Furthermore, the concept of citizenship is reduced to possession of National Identity Cards (ID cards) without which one misses out on countless opportunities and freedoms. The acquisition of an ID card is viewed not as a right but a State prerogative. In practice however, the propagation of ‘insider’ and ‘outsider’ ideologies has led to the repudiation of these opportunities and freedoms for even those with ID cards. Moreover, Government procedures for the issuance of ID cards are not equal for all Kenyans
Applicants for Kenya’s citizenship in the Northern region often undergo stringent vetting – at least compared to other peoples in other parts of Kenya. Being female, Muslim or belonging to the Somali ethnic group further complicates the application procedures for obtaining a passport or ID card. Women from the region for instance are without automatic citizenship and must be linked to men (husbands or fathers). The result of this has been the chronic delay and outright denial of this valuable document to many people in the region.

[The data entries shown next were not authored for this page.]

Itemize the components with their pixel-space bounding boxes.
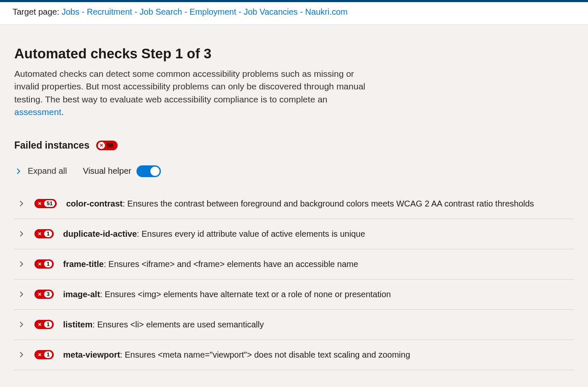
close-icon: ✕ <box>37 352 43 358</box>
rule-text: duplicate-id-active: Ensures every id at… <box>63 229 365 239</box>
main-content: Automated checks Step 1 of 3 Automated c… <box>0 25 588 387</box>
rule-count-badge: ✕3 <box>34 290 54 299</box>
chevron-right-icon[interactable] <box>18 230 25 237</box>
visual-helper-toggle[interactable] <box>136 165 161 177</box>
rule-row: ✕1duplicate-id-active: Ensures every id … <box>14 219 574 249</box>
rule-description: : Ensures <meta name="viewport"> does no… <box>120 350 410 359</box>
rule-row: ✕51color-contrast: Ensures the contrast … <box>14 189 574 219</box>
chevron-right-icon[interactable] <box>18 351 25 358</box>
rule-description: : Ensures <iframe> and <frame> elements … <box>104 259 358 269</box>
rule-text: image-alt: Ensures <img> elements have a… <box>63 290 391 299</box>
page-title: Automated checks Step 1 of 3 <box>14 46 574 62</box>
chevron-right-icon[interactable] <box>18 291 25 298</box>
rule-count-value: 1 <box>44 351 52 358</box>
close-icon: ✕ <box>37 291 43 298</box>
rule-count-badge: ✕1 <box>34 350 54 359</box>
visual-helper-label: Visual helper <box>83 166 131 176</box>
rule-name: duplicate-id-active <box>63 229 137 238</box>
toolbar: Expand all Visual helper <box>14 165 574 177</box>
close-icon: ✕ <box>37 261 43 267</box>
rule-row: ✕1listitem: Ensures <li> elements are us… <box>14 310 574 340</box>
rule-description: : Ensures every id attribute value of ac… <box>137 229 365 238</box>
rule-name: image-alt <box>63 290 100 299</box>
close-icon: ✕ <box>37 322 43 328</box>
rule-name: frame-title <box>63 259 104 269</box>
close-icon <box>98 142 105 149</box>
rule-description: : Ensures the contrast between foregroun… <box>123 199 534 208</box>
rule-name: color-contrast <box>66 199 122 208</box>
close-icon: ✕ <box>37 231 43 237</box>
description-text: Automated checks can detect some common … <box>14 69 365 104</box>
expand-all-label: Expand all <box>28 166 67 176</box>
target-page-bar: Target page: Jobs - Recruitment - Job Se… <box>0 2 588 25</box>
rule-count-badge: ✕1 <box>34 320 54 329</box>
rule-text: frame-title: Ensures <iframe> and <frame… <box>63 259 358 269</box>
target-page-label: Target page: <box>13 7 62 16</box>
rule-count-badge: ✕1 <box>34 259 54 269</box>
rule-text: color-contrast: Ensures the contrast bet… <box>66 199 534 209</box>
rule-count-value: 1 <box>44 261 52 267</box>
rule-name: listitem <box>63 320 92 329</box>
chevron-right-icon[interactable] <box>18 321 25 328</box>
assessment-link[interactable]: assessment <box>14 107 61 117</box>
target-page-link[interactable]: Jobs - Recruitment - Job Search - Employ… <box>62 7 348 16</box>
page-description: Automated checks can detect some common … <box>14 68 371 119</box>
chevron-right-icon <box>15 168 22 175</box>
close-icon: ✕ <box>37 201 43 207</box>
rules-list: ✕51color-contrast: Ensures the contrast … <box>14 189 574 370</box>
rule-row: ✕1meta-viewport: Ensures <meta name="vie… <box>14 340 574 370</box>
rule-count-value: 3 <box>44 291 52 298</box>
chevron-right-icon[interactable] <box>18 200 25 207</box>
expand-all-button[interactable]: Expand all <box>15 166 67 176</box>
rule-count-value: 51 <box>44 200 55 207</box>
rule-text: meta-viewport: Ensures <meta name="viewp… <box>63 350 410 360</box>
failed-count-badge: 58 <box>96 141 118 150</box>
failed-instances-heading: Failed instances <box>14 140 89 151</box>
toggle-knob <box>150 167 160 176</box>
rule-description: : Ensures <img> elements have alternate … <box>100 290 391 299</box>
failed-count-value: 58 <box>107 142 113 149</box>
failed-instances-header: Failed instances 58 <box>14 140 574 151</box>
rule-count-badge: ✕51 <box>34 199 57 208</box>
visual-helper-control: Visual helper <box>83 165 160 177</box>
rule-text: listitem: Ensures <li> elements are used… <box>63 320 264 329</box>
rule-row: ✕1frame-title: Ensures <iframe> and <fra… <box>14 249 574 280</box>
rule-row: ✕3image-alt: Ensures <img> elements have… <box>14 280 574 310</box>
rule-name: meta-viewport <box>63 350 120 359</box>
chevron-right-icon[interactable] <box>18 261 25 267</box>
description-suffix: . <box>61 107 64 117</box>
rule-count-badge: ✕1 <box>34 229 54 238</box>
rule-description: : Ensures <li> elements are used semanti… <box>92 320 264 329</box>
rule-count-value: 1 <box>44 321 52 328</box>
rule-count-value: 1 <box>44 230 52 237</box>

This institutionalized discrimination has continued in violation of the Constitution of Kenya which expressly prohibits discrimination. Kenya is also a signatory to a number of international human rights instruments stipulating equality for all and prohibiting discrimination on all grounds. Historical marginalisation has worsened the exclusion of Northern Kenya. The region has been neglected in resource allocation, infrastructural development, political voice and representation causing its residents to dangerously sit on the edge of statelessness. Thus, Northern Kenya residents may not count on their citizenship let alone their nationality.

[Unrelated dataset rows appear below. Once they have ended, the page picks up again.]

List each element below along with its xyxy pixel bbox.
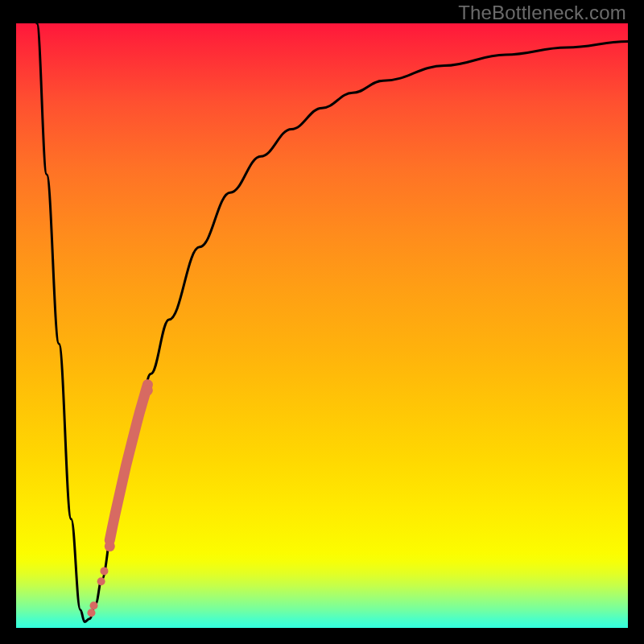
highlight-dot xyxy=(97,577,105,585)
highlight-dot xyxy=(90,601,98,609)
plot-area xyxy=(16,23,628,628)
bottleneck-curve xyxy=(16,23,628,628)
watermark-text: TheBottleneck.com xyxy=(458,2,626,24)
highlight-dot xyxy=(105,541,115,551)
curve-path xyxy=(37,23,628,621)
highlight-band xyxy=(109,385,147,540)
highlight-dot xyxy=(100,567,108,575)
chart-frame: TheBottleneck.com xyxy=(0,0,644,644)
highlight-dot xyxy=(142,385,153,395)
highlight-dot xyxy=(87,609,95,617)
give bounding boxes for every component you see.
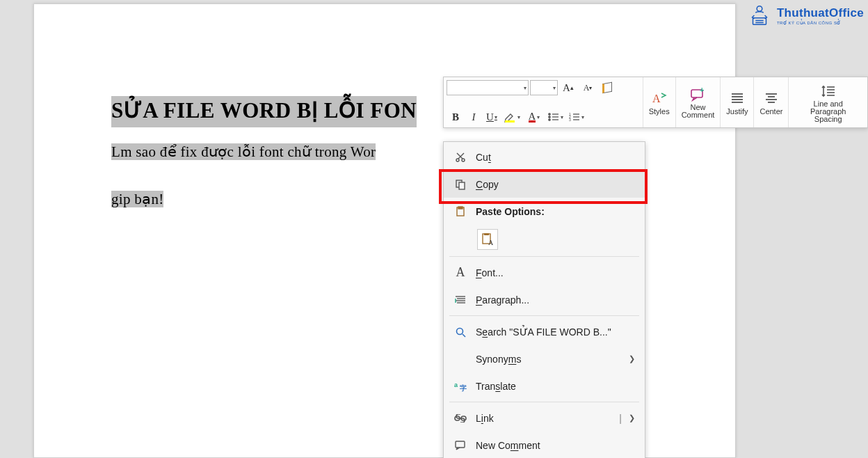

While welcoming the National Registration Bureau’s nationwide directive in 2006 given to administrative personnel to cease requesting for grandparents’ documentation as proof of citizenship, addressing citizenship rights will need more careful consideration. This study calls for the elimination of arbitrary citizenship denials, citizenship-based discrimination and protection against statelessness. Calls have also been made for the restructuring of the ID cards management system and the creation of a centralized database of birth registration information to help limit the practice of discriminatory identification procedures in adulthood.
The Kenya Government and international organisations such the United Nations High Commission for Refugees (UNHCR) are also urged to work towards protecting minorities from becoming stateless.
The reassessment of the relationship between the Central Government and the people in the provinces is more salient than ever in the wake of the xenophobic violence that followed the 2007 general elections. Promoting equal citizenship and equal access to citizenship as a basis for national integration is crucial if Kenya is to recover from decades of neglect, ethnicity, structural marginalization and other historical injustices. Redefining identity and cultural belonging in Northern Kenya and the country as a whole will call for honest national dialogue and constitutional reforms on, amongst others, citizenship.
Policy makers must now consider new legislation to enhance citizenship rights of minority and vulnerable groups (for instance, women, children, and refugees). In addition, public knowledge on citizenship needs to be prioritised. This study therefore calls for legal, policy, institutional and administrative changes to address institutional discrimination, exclusion and marginalisation.